Los productos de origen agropecuario pueden subir entre 7% y 10% como consecuencia de la aplicación del 14% de impuesto al valor agregado (IVA) a los servicios al sector, según los agricultores.
Así lo denunciaron, ayer y en conjunto, la Cámara Nacional de Agricultura y Agroindustria (CNAA), que agrupa a varias organizaciones, la Unión Nacional de Pequeños y Medianos Productores Agropecuarios (Upanacional) y la la Unión de Productores Agropecuarios Independientes de Pérez Zeledón (Upiav).
Esa conclusión se conoció en una conferencia de prensa en la que los grupos informaron de su retiro del diálogo con el Gobierno.
Las dos partes negociaban ajustes al IVA, pues el agro se opone a que se graven servicios como carga y descarga, transporte, mantenimiento de equipo y otros, ya que inciden en el costo de producción y en el valor final del producto.
En el ámbito local, los agricultores no pueden gravar la mayoría de los productos, pues están exentos al ser parte de la canasta básica.

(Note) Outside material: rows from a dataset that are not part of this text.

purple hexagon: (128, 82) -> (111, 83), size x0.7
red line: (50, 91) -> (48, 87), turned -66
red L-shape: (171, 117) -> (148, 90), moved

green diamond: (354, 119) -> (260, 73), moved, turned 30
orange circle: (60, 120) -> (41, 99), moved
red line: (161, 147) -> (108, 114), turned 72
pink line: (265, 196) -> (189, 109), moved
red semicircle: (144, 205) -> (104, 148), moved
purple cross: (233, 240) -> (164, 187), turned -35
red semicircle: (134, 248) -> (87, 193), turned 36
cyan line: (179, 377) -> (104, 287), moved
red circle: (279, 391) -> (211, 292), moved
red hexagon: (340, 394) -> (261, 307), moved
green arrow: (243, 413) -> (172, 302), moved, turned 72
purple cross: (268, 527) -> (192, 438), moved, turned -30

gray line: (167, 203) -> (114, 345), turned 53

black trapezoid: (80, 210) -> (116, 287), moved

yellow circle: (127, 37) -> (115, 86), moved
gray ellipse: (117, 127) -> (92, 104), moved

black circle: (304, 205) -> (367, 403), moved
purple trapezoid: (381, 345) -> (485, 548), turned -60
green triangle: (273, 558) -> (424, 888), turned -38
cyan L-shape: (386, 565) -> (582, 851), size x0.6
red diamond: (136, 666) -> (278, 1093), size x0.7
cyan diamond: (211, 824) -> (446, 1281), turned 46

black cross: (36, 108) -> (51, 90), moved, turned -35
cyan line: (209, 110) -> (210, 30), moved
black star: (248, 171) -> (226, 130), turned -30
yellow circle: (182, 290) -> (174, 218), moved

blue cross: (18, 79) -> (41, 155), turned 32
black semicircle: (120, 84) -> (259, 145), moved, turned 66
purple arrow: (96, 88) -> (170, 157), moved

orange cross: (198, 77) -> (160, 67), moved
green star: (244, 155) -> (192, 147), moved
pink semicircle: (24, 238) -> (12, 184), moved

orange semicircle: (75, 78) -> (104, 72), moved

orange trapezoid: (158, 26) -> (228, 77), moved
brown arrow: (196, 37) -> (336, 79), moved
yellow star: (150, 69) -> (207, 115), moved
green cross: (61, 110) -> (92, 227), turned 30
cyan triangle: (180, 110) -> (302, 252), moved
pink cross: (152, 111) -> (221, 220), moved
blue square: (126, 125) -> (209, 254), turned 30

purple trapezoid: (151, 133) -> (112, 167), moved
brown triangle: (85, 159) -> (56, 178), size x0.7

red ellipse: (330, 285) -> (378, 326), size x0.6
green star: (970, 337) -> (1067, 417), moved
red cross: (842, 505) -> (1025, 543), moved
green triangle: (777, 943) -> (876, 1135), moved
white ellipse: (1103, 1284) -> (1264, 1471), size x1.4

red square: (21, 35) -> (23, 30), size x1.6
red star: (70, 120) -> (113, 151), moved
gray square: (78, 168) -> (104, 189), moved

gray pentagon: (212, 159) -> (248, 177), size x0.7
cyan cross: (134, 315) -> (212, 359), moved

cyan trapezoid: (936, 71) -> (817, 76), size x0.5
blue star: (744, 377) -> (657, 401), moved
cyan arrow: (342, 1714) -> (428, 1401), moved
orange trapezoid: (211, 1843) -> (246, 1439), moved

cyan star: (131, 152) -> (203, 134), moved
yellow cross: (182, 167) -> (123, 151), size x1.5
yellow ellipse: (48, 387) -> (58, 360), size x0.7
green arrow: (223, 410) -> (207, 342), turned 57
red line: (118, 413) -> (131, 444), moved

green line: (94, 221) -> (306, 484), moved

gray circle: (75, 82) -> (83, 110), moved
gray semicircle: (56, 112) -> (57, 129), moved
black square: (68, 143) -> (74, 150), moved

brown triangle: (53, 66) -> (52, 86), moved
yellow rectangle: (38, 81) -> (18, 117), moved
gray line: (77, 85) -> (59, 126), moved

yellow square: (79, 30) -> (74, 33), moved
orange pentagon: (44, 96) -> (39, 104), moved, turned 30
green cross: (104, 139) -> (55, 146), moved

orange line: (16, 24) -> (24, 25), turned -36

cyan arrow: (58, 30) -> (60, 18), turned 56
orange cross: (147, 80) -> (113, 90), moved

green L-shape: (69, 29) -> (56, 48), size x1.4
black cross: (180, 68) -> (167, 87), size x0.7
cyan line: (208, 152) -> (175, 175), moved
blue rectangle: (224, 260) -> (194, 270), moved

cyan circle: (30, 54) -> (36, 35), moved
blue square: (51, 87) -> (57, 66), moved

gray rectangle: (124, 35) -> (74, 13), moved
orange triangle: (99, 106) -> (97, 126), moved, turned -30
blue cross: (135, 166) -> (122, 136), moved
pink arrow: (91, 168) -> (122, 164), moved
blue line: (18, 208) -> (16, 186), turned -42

Por eso, el incremento en el costo se debe trasladar al precio al consumidor, afirmaron Álvaro Sáenz, presidente de la CNAA; Guido Vargas, secretario general de Upanacional, y Luis Román Chacón, secretario general de Upiav.
De no hacerlo, dijeron, el sector está condenado al cierre por el aumento en los costos de producción.
El Ministerio de Hacienda comunicó anoche que ofreció al agro un aumento paulatino del IVA a los servicios. Extraoficialmente, se conoció que también ofreció que se pague el impuesto y luego se les devuelva a los agricultores.